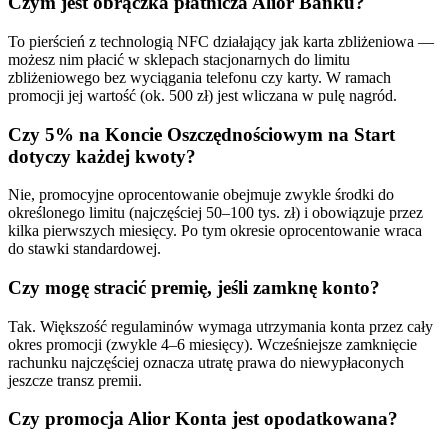
Czym jest obrączka płatnicza Alior Banku?
To pierścień z technologią NFC działający jak karta zbliżeniowa —
możesz nim płacić w sklepach stacjonarnych do limitu
zbliżeniowego bez wyciągania telefonu czy karty. W ramach
promocji jej wartość (ok. 500 zł) jest wliczana w pulę nagród.
Czy 5% na Koncie Oszczędnościowym na Start
dotyczy każdej kwoty?
Nie, promocyjne oprocentowanie obejmuje zwykle środki do
określonego limitu (najczęściej 50–100 tys. zł) i obowiązuje przez
kilka pierwszych miesięcy. Po tym okresie oprocentowanie wraca
do stawki standardowej.
Czy mogę stracić premię, jeśli zamknę konto?
Tak. Większość regulaminów wymaga utrzymania konta przez cały
okres promocji (zwykle 4–6 miesięcy). Wcześniejsze zamknięcie
rachunku najczęściej oznacza utratę prawa do niewypłaconych
jeszcze transz premii.
Czy promocja Alior Konta jest opodatkowana?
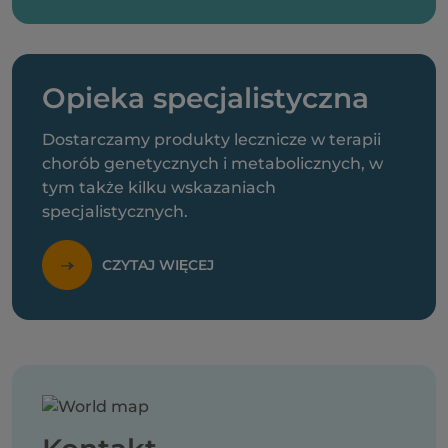
Opieka specjalistyczna
Dostarczamy produkty lecznicze w terapii
chorób genetycznych i metabolicznych, w
tym także kilku wskazaniach
specjalistycznych.
CZYTAJ WIĘCEJ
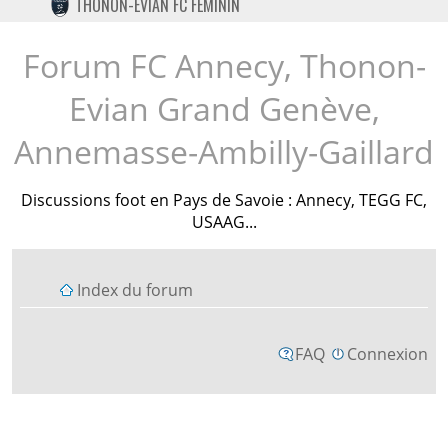
THONON-EVIAN FC FÉMININ
TWITTER
INSTAGRAM
Forum FC Annecy, Thonon-
Evian Grand Genève,
Annemasse-Ambilly-Gaillard
Discussions foot en Pays de Savoie : Annecy, TEGG FC,
USAAG...
Index du forum
FAQ
Connexion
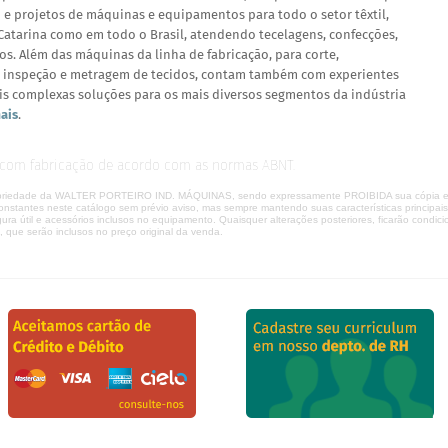
o e projetos de máquinas e equipamentos para todo o setor têxtil,
 Catarina como em todo o Brasil, atendendo tecelagens, confecções,
os. Além das máquinas da linha de fabricação, para corte,
 inspeção e metragem de tecidos, contam também com experientes
is complexas soluções para os mais diversos segmentos da indústria
ais
.
 com fabricação de acordo com as normas ABNT.
ropriedade da WALTER PORTEIRO IND. MÁQUINAS, sendo expressamente PROIBIDA sua cópia e dis
onstantes neste catálogo sem prévio aviso, mas sempre mantendo suas características principa
rgura útil e acessórios inclusos no equipamento. Quaisquer alterações posteriores, ficarão condici
 que serão inclusos no preço original da venda.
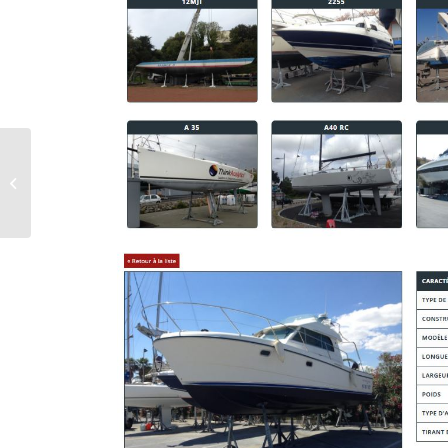
BATEAU DE PECHE 4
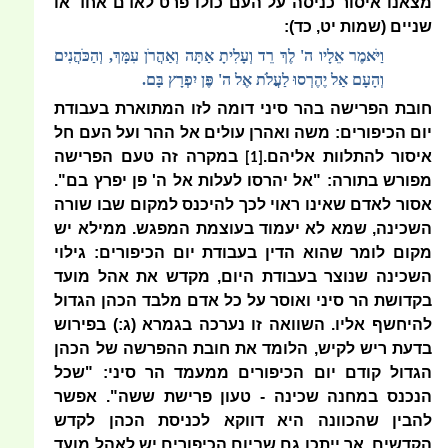
מצאנו איסור כניסה על העם כולו פרט לאדם אחד או
שניים (שמות יט, כד):
וַיֹּאמֶר אֵלָיו ה' לֶךְ רֵד וְעָלִיתָ אַתָּה וְאַהֲרֹן עִמָּךְ, וְהַכֹּהֲנִים
וְהָעָם אַל יֶהֶרְסוּ לַעֲלֹת אֶל ה' פֶּן יִפְרָץ בָּם.
חובת הפרישה בהר סיני דומה לזו המתוארת בעבודת
יום הכיפורים: משה ואהרן עולים אל ההר ועל העם חל
איסור להתלוות אליהם.
במקרה זה טעם הפרישה
[1]
מפורש בתורה: "אל יהרסו לעלות אל ה' פן יפרץ בם".
אסור לאדם שאינו ראוי לכך להיכנס למקום שבו שורה
השכינה, שמא לא יעמוד בעוצמת המפגש. ממילא יש
מקום לומר שהוא הדין בעבודת יום הכיפורים: גילוי
השכינה שנוצר בעבודת היום, מקדש את אהל מועד
בקדושת הר סיני ואוסר על כל אדם מלבד הכהן הגדול
להיחשף אליו. השוואה זו נערכה בגמרא (ג:) בפירוש
בדעת ריש לקיש, הלומד את חובת ההפרשה של הכהן
הגדול קודם יום הכיפורים ממעמד הר סיני: "שכל
הנכנס במחנה שכינה - טעון פרישת ששה". אפשר
להבין שהכוונה היא דווקא לכניסת הכהן לקדש
הקדשים, אך ייתכן גם שביום הכיפורים יש לאהל מועד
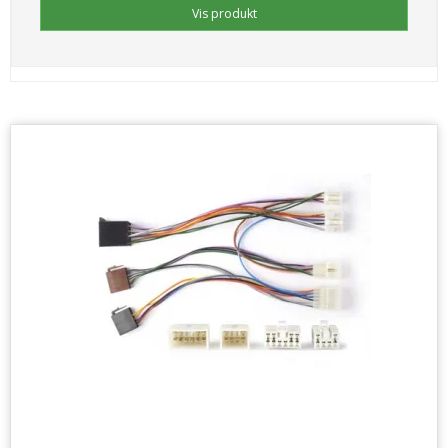
Vis produkt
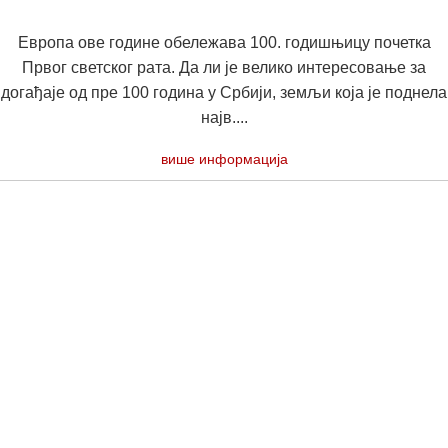
Европа ове године обележава 100. годишњицу почетка
Првог светског рата. Да ли је велико интересовање за
догађаје од пре 100 година у Србији, земљи која је поднела
најв....
више информација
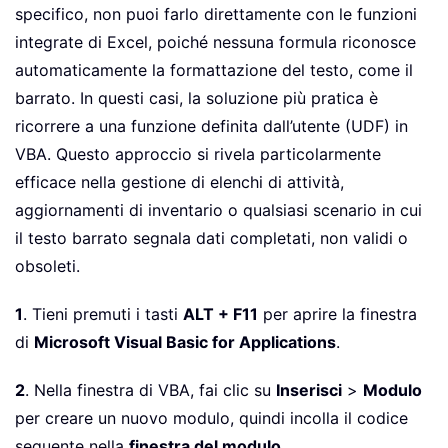
specifico, non puoi farlo direttamente con le funzioni
integrate di Excel, poiché nessuna formula riconosce
automaticamente la formattazione del testo, come il
barrato. In questi casi, la soluzione più pratica è
ricorrere a una funzione definita dall’utente (UDF) in
VBA. Questo approccio si rivela particolarmente
efficace nella gestione di elenchi di attività,
aggiornamenti di inventario o qualsiasi scenario in cui
il testo barrato segnala dati completati, non validi o
obsoleti.
1
. Tieni premuti i tasti
ALT + F11
per aprire la finestra
di
Microsoft Visual Basic for Applications
.
2
. Nella finestra di VBA, fai clic su
Inserisci
>
Modulo
per creare un nuovo modulo, quindi incolla il codice
seguente nella
finestra del modulo
.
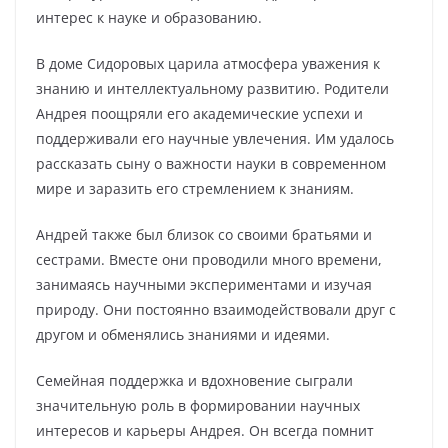
интерес к науке и образованию.
В доме Сидоровых царила атмосфера уважения к
знанию и интеллектуальному развитию. Родители
Андрея поощряли его академические успехи и
поддерживали его научные увлечения. Им удалось
рассказать сыну о важности науки в современном
мире и заразить его стремлением к знаниям.
Андрей также был близок со своими братьями и
сестрами. Вместе они проводили много времени,
занимаясь научными экспериментами и изучая
природу. Они постоянно взаимодействовали друг с
другом и обменялись знаниями и идеями.
Семейная поддержка и вдохновение сыграли
значительную роль в формировании научных
интересов и карьеры Андрея. Он всегда помнит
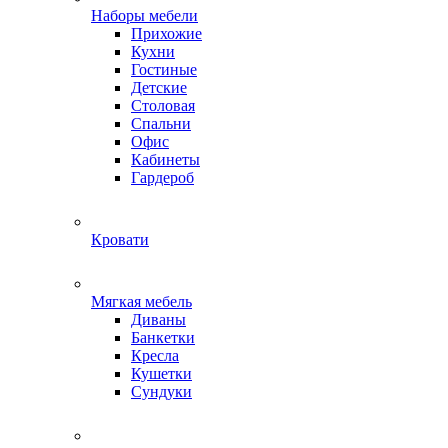
Наборы мебели
Прихожие
Кухни
Гостиные
Детские
Столовая
Спальни
Офис
Кабинеты
Гардероб
Кровати
Мягкая мебель
Диваны
Банкетки
Кресла
Кушетки
Сундуки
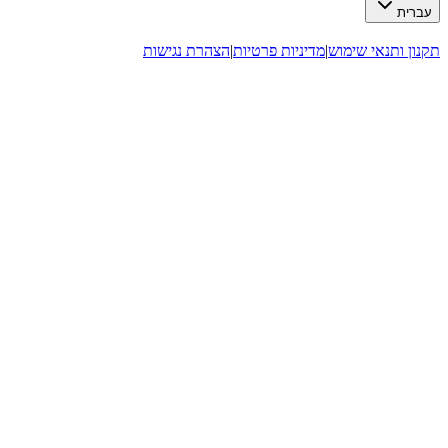
ת
 ותנאי שימוש
|
מדיניות פרטיות
|
הצהרת נגישות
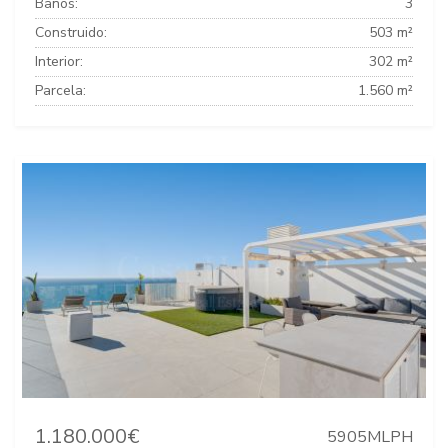
Baños:
3
Construido:
503 m²
Interior:
302 m²
Parcela:
1.560 m²
1.180.000€
5905MLPH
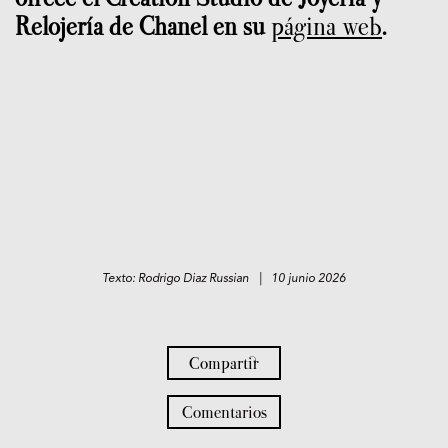
Relojería de Chanel en su
página web
.
Texto: Rodrigo Diaz Russian | 10 junio 2026
Compartir
Comentarios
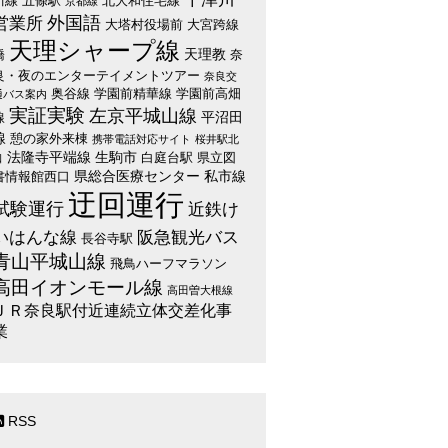
川線
五條駅
北大和住宅線
京都線
外国語
営業所
大塔村役場前
大宮跨線
天理シャープ線
天理教
橋
奈
良・夜のエンターテイメントツアー
奈良交
奥谷線
学園前精華線
学園前高畑
通バス案内
実証実験
左京平城山線
平沼田
線
線
憩の家外来棟
携帯電話対応サイト
桜井駅北
法隆寺平端線
生駒市
白庭台駅
県立図
口
県総合医療センター
私市線
書情報館西口
迂回運行
試験運行
近鉄け
いはんな線
阪急観光バス
長谷寺駅
青山平城山線
飛鳥ハーフマラソン
高田イオンモール線
高田曽大根線
ＪＲ奈良駅付近連続立体交差化事
業
RSS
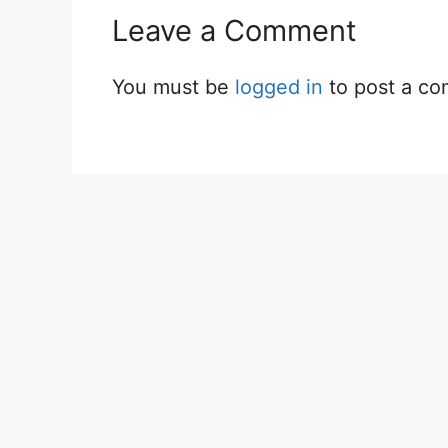
Leave a Comment
You must be
logged in
to post a c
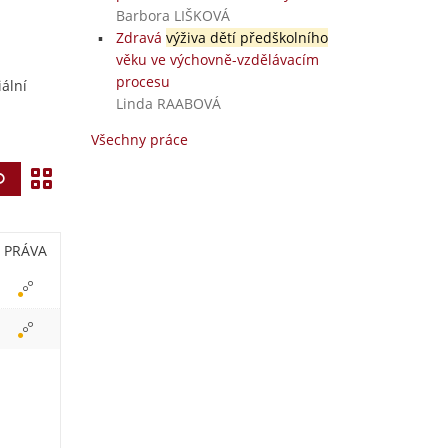
Barbora LIŠKOVÁ
Zdravá
výživa dětí předškolního
věku ve výchovně-vzdělávacím
procesu
ální
Linda RAABOVÁ
Všechny práce
Z
Vyhledat
o
b
PRÁVA
r
a
z
i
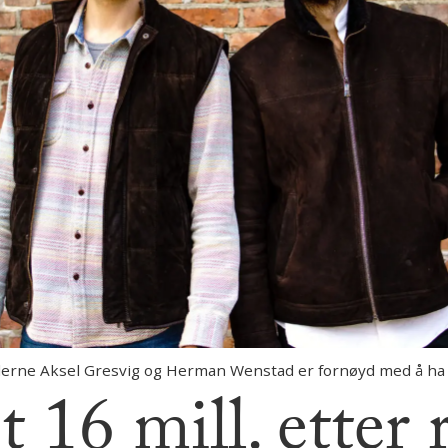
e Aksel Gresvig og Herman Wenstad er fornøyd med å ha he
 16 mill. etter 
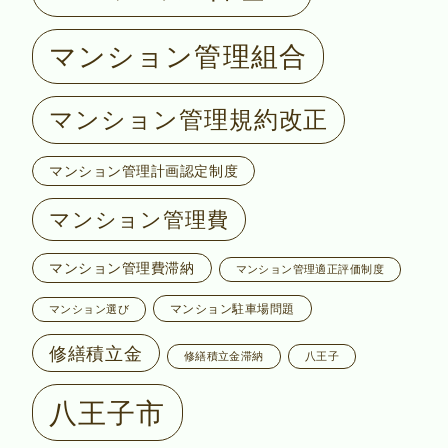
マンション管理組合
マンション管理規約改正
マンション管理計画認定制度
マンション管理費
マンション管理費滞納
マンション管理適正評価制度
マンション駐車場問題
マンション選び
修繕積立金
修繕積立金滞納
八王子
八王子市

• Assignment
Each line of the listing that contains the word "Annecy" must be copied.

• Response below
Forum FC Annecy, Thonon-
Discussions foot en Pays de Savoie : Annecy, TEGG FC,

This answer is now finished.